## Exercise aim:
Return the records that follow, matching each one exactly.

Data extract Block Start

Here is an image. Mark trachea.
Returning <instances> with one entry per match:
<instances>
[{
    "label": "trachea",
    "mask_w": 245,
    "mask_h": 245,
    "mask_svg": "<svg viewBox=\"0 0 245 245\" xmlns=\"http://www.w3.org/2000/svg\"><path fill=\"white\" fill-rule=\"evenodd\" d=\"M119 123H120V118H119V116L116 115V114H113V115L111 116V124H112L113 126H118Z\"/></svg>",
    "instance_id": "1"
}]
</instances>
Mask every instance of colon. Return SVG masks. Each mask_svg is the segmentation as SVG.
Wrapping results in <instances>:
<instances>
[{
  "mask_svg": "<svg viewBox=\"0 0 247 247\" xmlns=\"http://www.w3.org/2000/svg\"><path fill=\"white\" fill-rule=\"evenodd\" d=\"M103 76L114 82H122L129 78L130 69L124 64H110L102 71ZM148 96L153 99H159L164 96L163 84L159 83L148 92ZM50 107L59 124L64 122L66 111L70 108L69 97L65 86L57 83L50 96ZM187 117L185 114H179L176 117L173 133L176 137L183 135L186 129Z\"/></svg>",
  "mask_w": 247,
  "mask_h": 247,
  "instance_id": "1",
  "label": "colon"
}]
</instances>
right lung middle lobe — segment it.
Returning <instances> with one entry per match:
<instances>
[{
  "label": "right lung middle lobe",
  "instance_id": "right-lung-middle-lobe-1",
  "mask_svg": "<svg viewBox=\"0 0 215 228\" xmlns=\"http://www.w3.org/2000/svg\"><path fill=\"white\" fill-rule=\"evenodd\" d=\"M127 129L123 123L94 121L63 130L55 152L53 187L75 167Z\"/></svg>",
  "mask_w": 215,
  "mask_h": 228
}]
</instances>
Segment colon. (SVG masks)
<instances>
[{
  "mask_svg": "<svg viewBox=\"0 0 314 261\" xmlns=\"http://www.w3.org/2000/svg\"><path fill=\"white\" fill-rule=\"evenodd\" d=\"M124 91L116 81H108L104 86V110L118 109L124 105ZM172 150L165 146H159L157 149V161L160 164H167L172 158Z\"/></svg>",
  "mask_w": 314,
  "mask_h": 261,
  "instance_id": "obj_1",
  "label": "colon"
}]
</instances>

Data extract Block End

## Output for this task:
Here is an image. Mark trachea.
Returning <instances> with one entry per match:
<instances>
[{
    "label": "trachea",
    "mask_w": 245,
    "mask_h": 245,
    "mask_svg": "<svg viewBox=\"0 0 245 245\" xmlns=\"http://www.w3.org/2000/svg\"><path fill=\"white\" fill-rule=\"evenodd\" d=\"M119 123H120V118H119V116L116 115V114H113V115L111 116V124H112L113 126H118Z\"/></svg>",
    "instance_id": "1"
}]
</instances>
Mask every instance of colon. Return SVG masks. Each mask_svg is the segmentation as SVG.
Wrapping results in <instances>:
<instances>
[{
  "mask_svg": "<svg viewBox=\"0 0 247 247\" xmlns=\"http://www.w3.org/2000/svg\"><path fill=\"white\" fill-rule=\"evenodd\" d=\"M103 76L114 82H122L129 78L130 69L124 64H110L102 71ZM148 96L153 99H159L164 96L163 84L159 83L148 92ZM50 107L59 124L64 122L66 111L70 108L69 97L65 86L57 83L50 96ZM187 117L185 114H179L176 117L173 133L176 137L183 135L186 129Z\"/></svg>",
  "mask_w": 247,
  "mask_h": 247,
  "instance_id": "1",
  "label": "colon"
}]
</instances>
right lung middle lobe — segment it.
Returning <instances> with one entry per match:
<instances>
[{
  "label": "right lung middle lobe",
  "instance_id": "right-lung-middle-lobe-1",
  "mask_svg": "<svg viewBox=\"0 0 215 228\" xmlns=\"http://www.w3.org/2000/svg\"><path fill=\"white\" fill-rule=\"evenodd\" d=\"M127 129L123 123L94 121L63 130L55 152L53 187L75 167Z\"/></svg>",
  "mask_w": 215,
  "mask_h": 228
}]
</instances>
Segment colon. (SVG masks)
<instances>
[{
  "mask_svg": "<svg viewBox=\"0 0 314 261\" xmlns=\"http://www.w3.org/2000/svg\"><path fill=\"white\" fill-rule=\"evenodd\" d=\"M124 91L116 81H108L104 86V110L118 109L124 105ZM172 150L165 146H159L157 149V161L160 164H167L172 158Z\"/></svg>",
  "mask_w": 314,
  "mask_h": 261,
  "instance_id": "obj_1",
  "label": "colon"
}]
</instances>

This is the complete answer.